Simply explain this morphlines configuration file, you first execute a readjson command that converts the contents of the read event into a JSON object. Then use the Extractjsonpaths command to extract the specific field value of the JSON object and reassign it to another field (for example, user_name:/user_screen_name is reading the value of user_screen_name and assigning it to User_ Name), then use Converttimestamp to format the Create_at field, and finally execute the sanitizeunknownsolrfields command to discard the field field that is not configured in SOLR's schema. That is, after ETL, the record retains only the configured fields in SOLR. The final record is then submitted to SOLR through the LOADSOLR directive.

3 Next is the configuration of the Flume agent:

Tier1.sources=source1
tier1.channels=channel1
tier1.sinks=sink1

tier1.sources.source1.type = Avro
tier1.sources.source1.bind = 0.0.0.0
tier1.sources.source1.port = 44444
Tier1.sources.source1.channels=channel1

tier1.channels.channel1.type=memory
tier1.channels.channel1.capacity=10000

Tier1.sinks.sink1.type = Org.apache.flume.sink.solr.morphline.MorphlineSolrSink
Tier1.sinks.sink1.channel = Channel1
Tier1.sinks.sink1.morphlineFile = morphlines.conf
tier1.sinks.sink1.morphlineId = morphline1

Here a note is that we configured in CM Flume-ng SOLR receiver, so morphlinefile directly write morphlines.conf on the line, otherwise you need to write absolute path, otherwise can not find Morphlines configuration file.

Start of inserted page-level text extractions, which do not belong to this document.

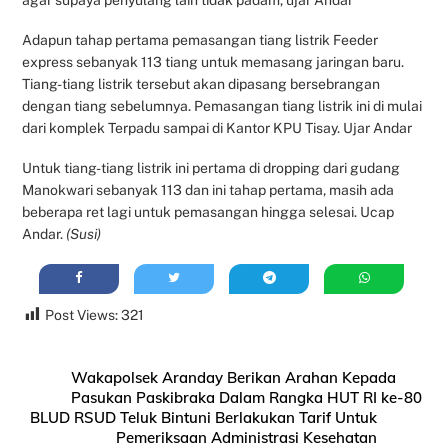
agar supaya penyulang lain tidak padam, ujar Andar
Adapun tahap pertama pemasangan tiang listrik Feeder
express sebanyak 113 tiang untuk memasang jaringan baru.
Tiang-tiang listrik tersebut akan dipasang bersebrangan
dengan tiang sebelumnya. Pemasangan tiang listrik ini di mulai
dari komplek Terpadu sampai di Kantor KPU Tisay. Ujar Andar
Untuk tiang-tiang listrik ini pertama di dropping dari gudang
Manokwari sebanyak 113 dan ini tahap pertama, masih ada
beberapa ret lagi untuk pemasangan hingga selesai. Ucap
Andar.
(Susi)
Post Views:
321
Wakapolsek Aranday Berikan Arahan Kepada
Pasukan Paskibraka Dalam Rangka HUT RI ke-80
BLUD RSUD Teluk Bintuni Berlakukan Tarif Untuk
Pemeriksaan Administrasi Kesehatan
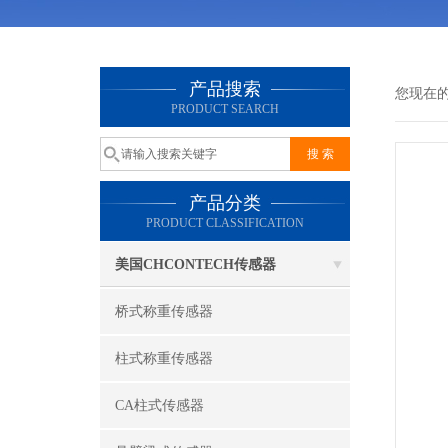
产品搜索
您现在
PRODUCT SEARCH
产品分类
PRODUCT CLASSIFICATION
美国CHCONTECH传感器
桥式称重传感器
柱式称重传感器
CA柱式传感器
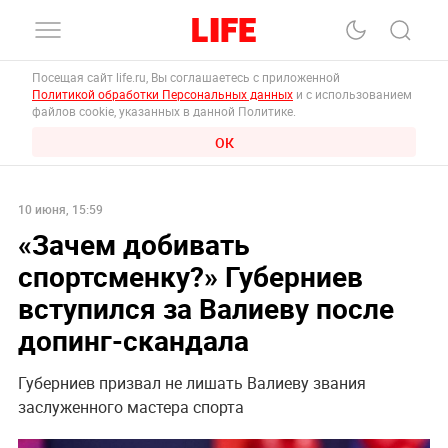
Посещая сайт life.ru, Вы соглашаетесь с приложенной
Политикой обработки Персональных данных
и с использованием
файлов cookie, указанных в данной Политике.
ОК
10 июня, 15:59
«Зачем добивать
спортсменку?» Губерниев
вступился за Валиеву после
допинг-скандала
Губерниев призвал не лишать Валиеву звания
заслуженного мастера спорта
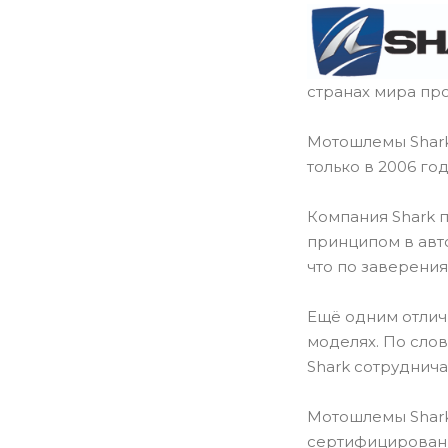
странах мира про
Мотошлемы Shark
только в 2006 го
Компания Shark 
принципом в авт
что по заверения
Ещё одним отличи
моделях. По сло
Shark сотруднича
Мотошлемы Shark
сертифицированы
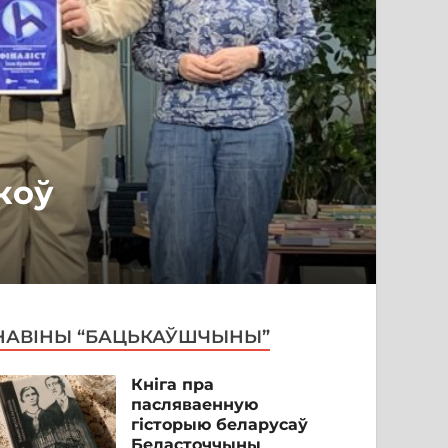
коў
НАВІНЫ “БАЦЬКАЎШЧЫНЫ”
Кніга пра
пасляваенную
гісторыю беларусаў
Беласточчыны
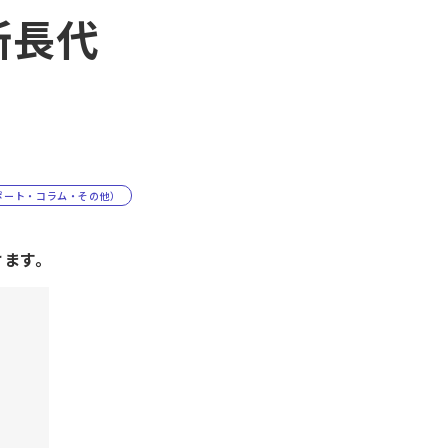
所長代
ポート・コラム・その他）
けます。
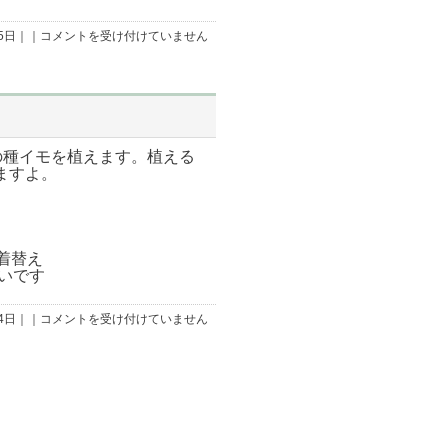
子
05日｜｜
コメントを受け付けていません
ど
も
の
レ
ス
ト
ラ
ン
は
の種イモを植えます。植える
ますよ。
着替え
いです
昔
04日｜｜
コメントを受け付けていません
の
道
具
を
使
っ
て、
種
イ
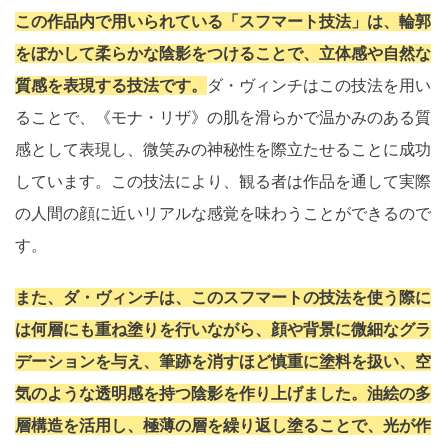
この作品内で用いられている「スフマート技法」は、輪郭
をぼかして柔らかな陰影をつけることで、立体感や自然な
質感を表現する技法です。
ダ・ヴィンチはこの技法を用い
ることで、《モナ・リザ》の肌を滑らかで温かみのある質
感として表現し、微笑みの神秘性を際立たせることに成功
しています。この技法により、観る者は作品を通して実際
の人間の顔に近いリアルな感覚を味わうことができるので
す。
また、ダ・ヴィンチは、このスフマートの技法を使う際に
は何層にも重ね塗りを行いながら、顔や背景に微細なグラ
デーションを与え、筆跡を消すほど慎重に塗料を扱い、空
気のような透明感を持つ陰影を作り上げました。油絵の多
層構造を活用し、極薄の層を繰り返し塗ることで、光が作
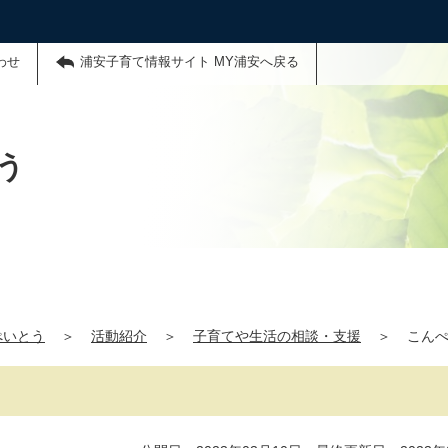
わせ
浦安子育て情報サイト MY浦安へ戻る
う
ぺいとう
＞
活動紹介
＞
子育てや生活の相談・支援
＞
こん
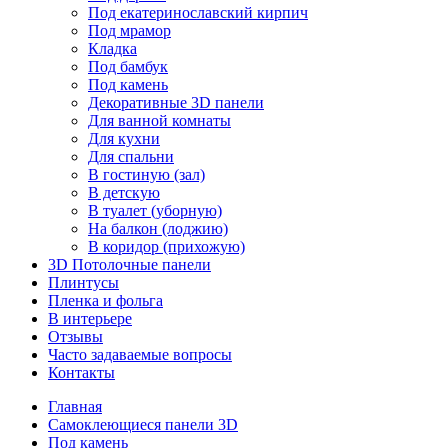
Под екатеринославский кирпич
Под мрамор
Кладка
Под бамбук
Под камень
Декоративные 3D панели
Для ванной комнаты
Для кухни
Для спальни
В гостиную (зал)
В детскую
В туалет (уборную)
На балкон (лоджию)
В коридор (прихожую)
3D Потолочные панели
Плинтусы
Пленка и фольга
В интерьере
Отзывы
Часто задаваемые вопросы
Контакты
Главная
Самоклеющиеся панели 3D
Под камень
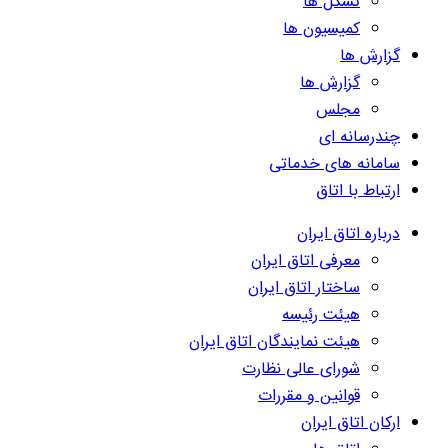
تشکل ها
کمیسیون ها
گزارش ها
گزارش ها
مجلس
چندرسانه ای
سامانه های خدماتی
ارتباط با اتاق
درباره اتاق ایران
معرفی اتاق ایران
ساختار اتاق ایران
هیئت رئیسه
هیئت نمایندگان اتاق ایران
شورای عالی نظارت
قوانین و مقررات
ارکان اتاق ایران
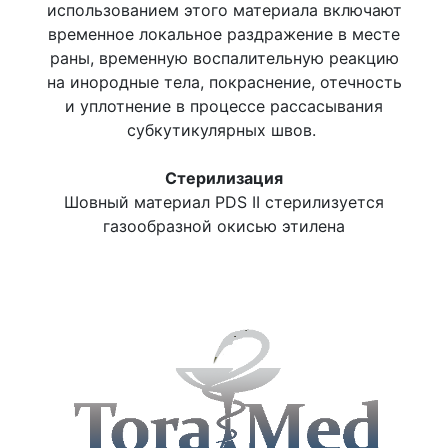
использованием этого материала включают
временное локальное раздражение в месте
раны, временную воспалительную реакцию
на инородные тела, покраснение, отечность
и уплотнение в процессе рассасывания
субкутикулярных швов.
Стерилизация
Шовный материал PDS II стерилизуется
газообразной окисью этилена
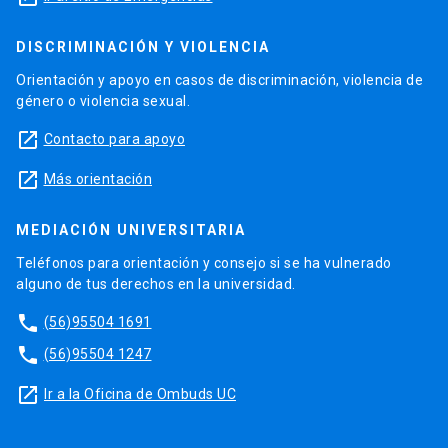
DISCRIMINACIÓN Y VIOLENCIA
Orientación y apoyo en casos de discriminación, violencia de
género o violencia sexual.
launch
Contacto para apoyo
launch
Más orientación
MEDIACIÓN UNIVERSITARIA
Teléfonos para orientación y consejo si se ha vulnerado
alguno de tus derechos en la universidad.
phone
(56)95504 1691
phone
(56)95504 1247
launch
Ir a la Oficina de Ombuds UC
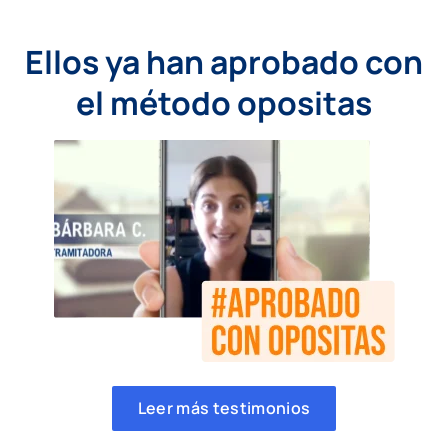
Ellos ya han aprobado con
el método opositas
Leer más testimonios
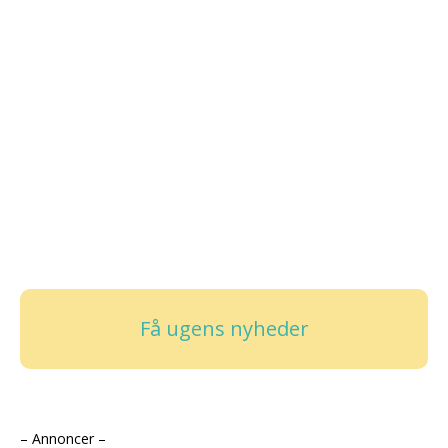
Få ugens nyheder
– Annoncer –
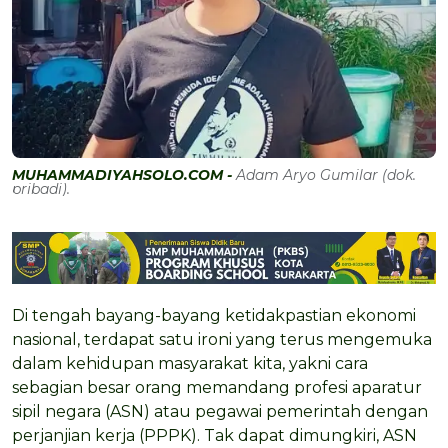
MUHAMMADIYAHSOLO.COM -
Adam Aryo Gumilar (dok.
pribadi).
Di tengah bayang-bayang ketidakpastian ekonomi
nasional, terdapat satu ironi yang terus mengemuka
dalam kehidupan masyarakat kita, yakni cara
sebagian besar orang memandang profesi aparatur
sipil negara (ASN) atau pegawai pemerintah dengan
perjanjian kerja (PPPK). Tak dapat dimungkiri, ASN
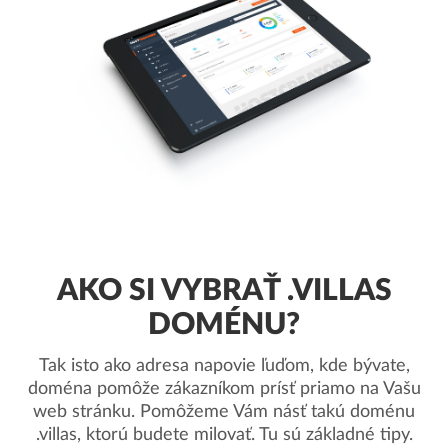
AKO SI VYBRAŤ .VILLAS
DOMÉNU?
Tak isto ako adresa napovie ľuďom, kde bývate,
doména pomôže zákazníkom prísť priamo na Vašu
web stránku. Pomôžeme Vám násť takú doménu
.villas, ktorú budete milovať. Tu sú základné tipy.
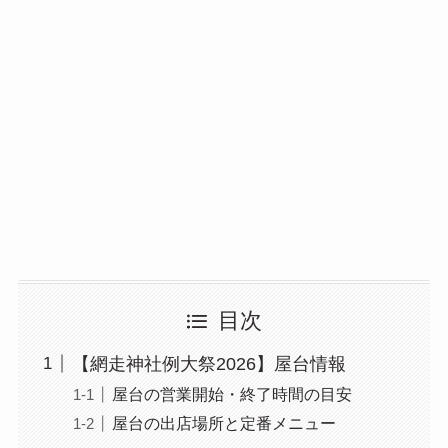
目次
【網走神社例大祭2026】屋台情報
屋台の営業開始・終了時間の目安
屋台の出店場所と定番メニュー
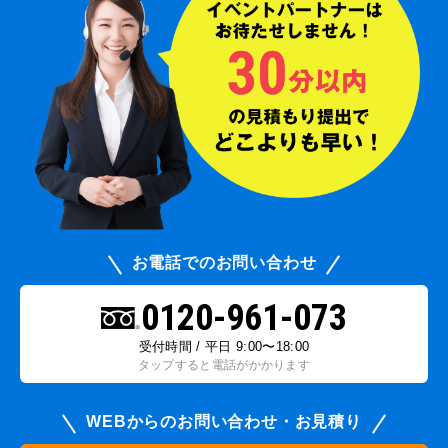
お電話でのお問い合わせ
0120-961-073
受付時間 / 平日 9:00〜18:00
タップすると電話がかかります
WEBからのお問い合わせ・お見積り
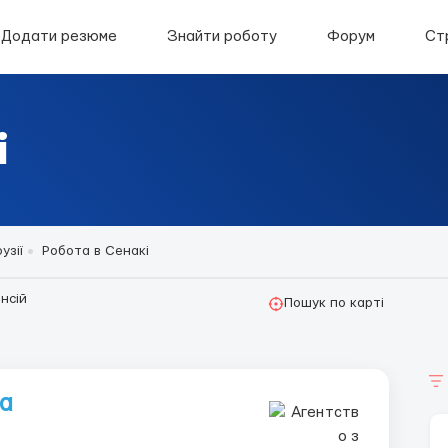
Додати резюме
Знайти роботу
Форум
Ст
і
узії
Робота в Сенакі
нсій
Пошук по карті
та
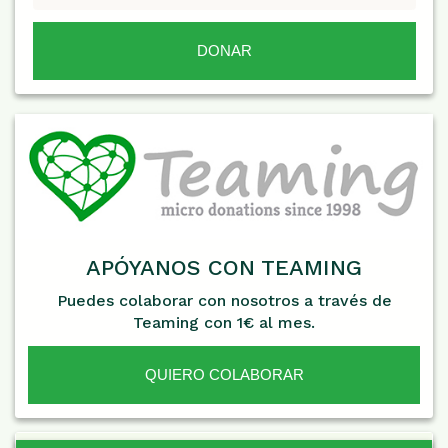
APÓYANOS CON TEAMING
Puedes colaborar con nosotros a través de
Teaming con 1€ al mes.
QUIERO COLABORAR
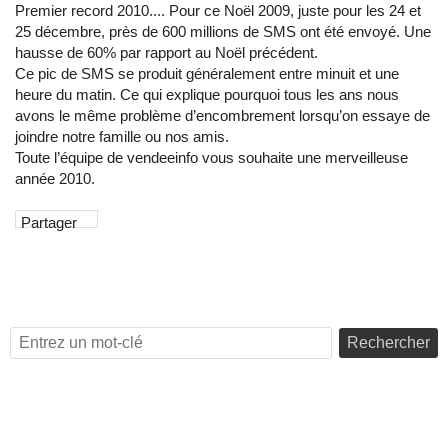
Premier record 2010.... Pour ce Noël 2009, juste pour les 24 et
25 décembre, près de 600 millions de SMS ont été envoyé. Une
hausse de 60% par rapport au Noël précédent.
Ce pic de SMS se produit généralement entre minuit et une
heure du matin. Ce qui explique pourquoi tous les ans nous
avons le même problème d’encombrement lorsqu’on essaye de
joindre notre famille ou nos amis.
Toute l’équipe de vendeeinfo vous souhaite une merveilleuse
année 2010.
Partager
Rechercher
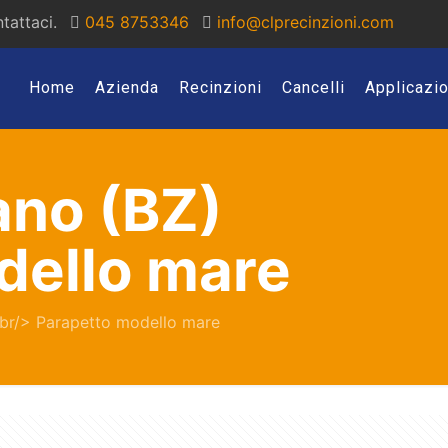
tattaci.
045 8753346
info@clprecinzioni.com
Home
Azienda
Recinzioni
Cancelli
Applicazio
ano (BZ)
dello mare
br/> Parapetto modello mare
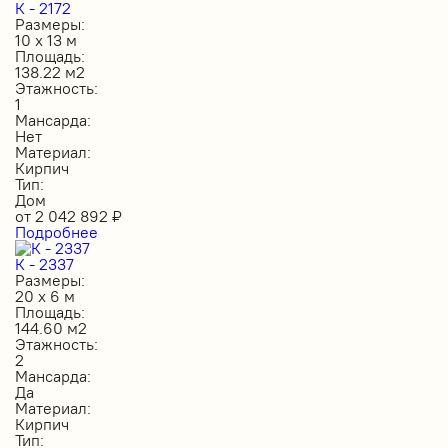
К - 2172
Размеры:
10 х 13 м
Площадь:
138.22 м2
Этажность:
1
Мансарда:
Нет
Материал:
Кирпич
Тип:
Дом
от
2 042 892
₽
Подробнее
К - 2337
Размеры:
20 х 6 м
Площадь:
144.60 м2
Этажность:
2
Мансарда:
Да
Материал:
Кирпич
Тип:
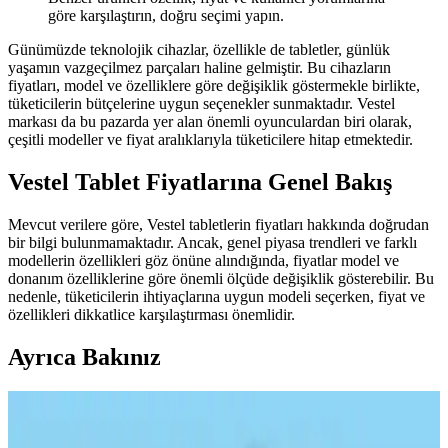
göre karşılaştırın, doğru seçimi yapın.
Günümüzde teknolojik cihazlar, özellikle de tabletler, günlük
yaşamın vazgeçilmez parçaları haline gelmiştir. Bu cihazların
fiyatları, model ve özelliklere göre değişiklik göstermekle birlikte,
tüketicilerin bütçelerine uygun seçenekler sunmaktadır. Vestel
markası da bu pazarda yer alan önemli oyunculardan biri olarak,
çeşitli modeller ve fiyat aralıklarıyla tüketicilere hitap etmektedir.
Vestel Tablet Fiyatlarına Genel Bakış
Mevcut verilere göre, Vestel tabletlerin fiyatları hakkında doğrudan
bir bilgi bulunmamaktadır. Ancak, genel piyasa trendleri ve farklı
modellerin özellikleri göz önüne alındığında, fiyatlar model ve
donanım özelliklerine göre önemli ölçüde değişiklik gösterebilir. Bu
nedenle, tüketicilerin ihtiyaçlarına uygun modeli seçerken, fiyat ve
özellikleri dikkatlice karşılaştırması önemlidir.
Ayrıca Bakınız
Samsung Galaxy Tab S9 Plus X810 için Microsonic
Temperli Cam Ekran Koruyucu Ürün Özellikleri ve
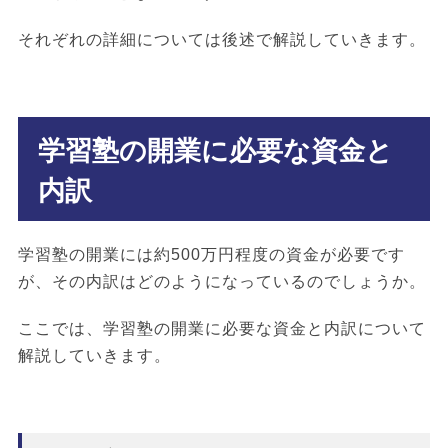
それぞれの詳細については後述で解説していきます。
学習塾の開業に必要な資金と
内訳
学習塾の開業には約500万円程度の資金が必要です
が、その内訳はどのようになっているのでしょうか。
ここでは、学習塾の開業に必要な資金と内訳について
解説していきます。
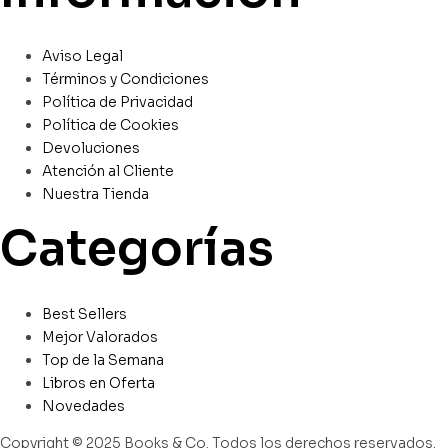
Aviso Legal
Términos y Condiciones
Política de Privacidad
Política de Cookies
Devoluciones
Atención al Cliente
Nuestra Tienda
Categorías
Best Sellers
Mejor Valorados
Top de la Semana
Libros en Oferta
Novedades
Copyright © 2025 Books & Co. Todos los derechos reservados.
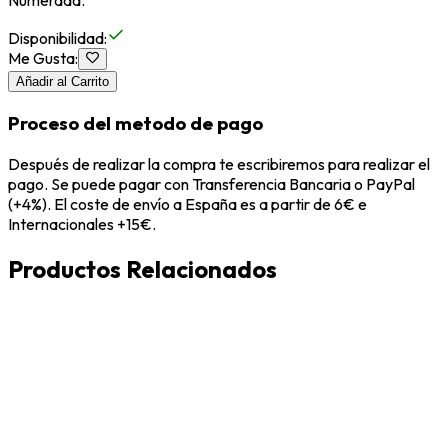
Numerada.
Disponibilidad
:
Me Gusta
:
Añadir al Carrito
Proceso del metodo de pago
Después de realizar la compra te escribiremos para realizar el
pago. Se puede pagar con Transferencia Bancaria o PayPal
(+4%). El coste de envío a España es a partir de 6€ e
Internacionales +15€.
Productos Relacionados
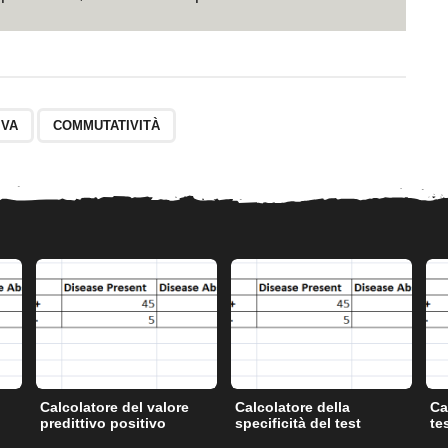
IVA
COMMUTATIVITÀ
Calcolatore del valore
Calcolatore della
Ca
predittivo positivo
specificità del test
te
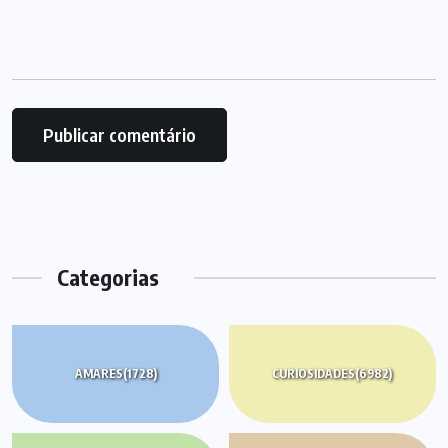
Categorias
AMARES
(1728)
CURIOSIDADES
(6982)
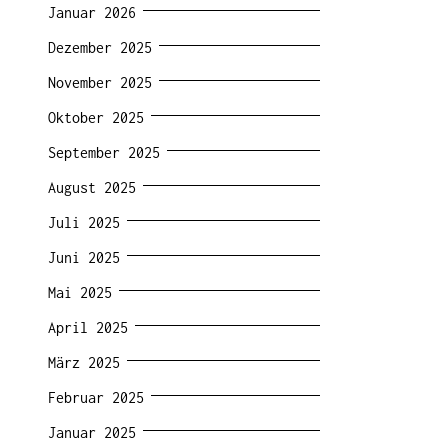
Januar 2026
Dezember 2025
November 2025
Oktober 2025
September 2025
August 2025
Juli 2025
Juni 2025
Mai 2025
April 2025
März 2025
Februar 2025
Januar 2025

4 when the top three is ready, start the agent, then execute the flume-ng avro-client-h localhost-p 44444-f file01 command in the shell console and submit the data file we created in the first step to the agent.

5 after the execution, if there is no error, you can go to SOLR through the http://slave77:8983/solr/collection1/select?q=*:* to inquire about whether these two data has been created in the Search Engine index Library


If you see the results as shown below, congratulations, you have successfully completed the construction of the NRT architecture for this article.


Contact Us

The content source of this page is from Internet, which doesn't represent Alibaba Cloud's opinion; products and services mentioned on that page don't have any relationship with Alibaba Cloud. If the content of the page makes you feel confusing, please write us an email, we will handle the problem within 5 days after receiving your email.

If you find any instances of plagiarism from the community, please send an email to: info-contact@alibabacloud.com and provide relevant evidence. A staff member will contact you within 5 working days.

A Free Trial That Lets You Build Big!

Start building with 50+ products and up to 12 months usage for Elastic Compute Service

  • Sales Support

    1 on 1 presale consultation

  • After-Sales Support

    24/7 Technical Support 6 Free Tickets per Quarter Faster Response

  • Alibaba Cloud offers highly flexible support services tailored to meet your exact needs.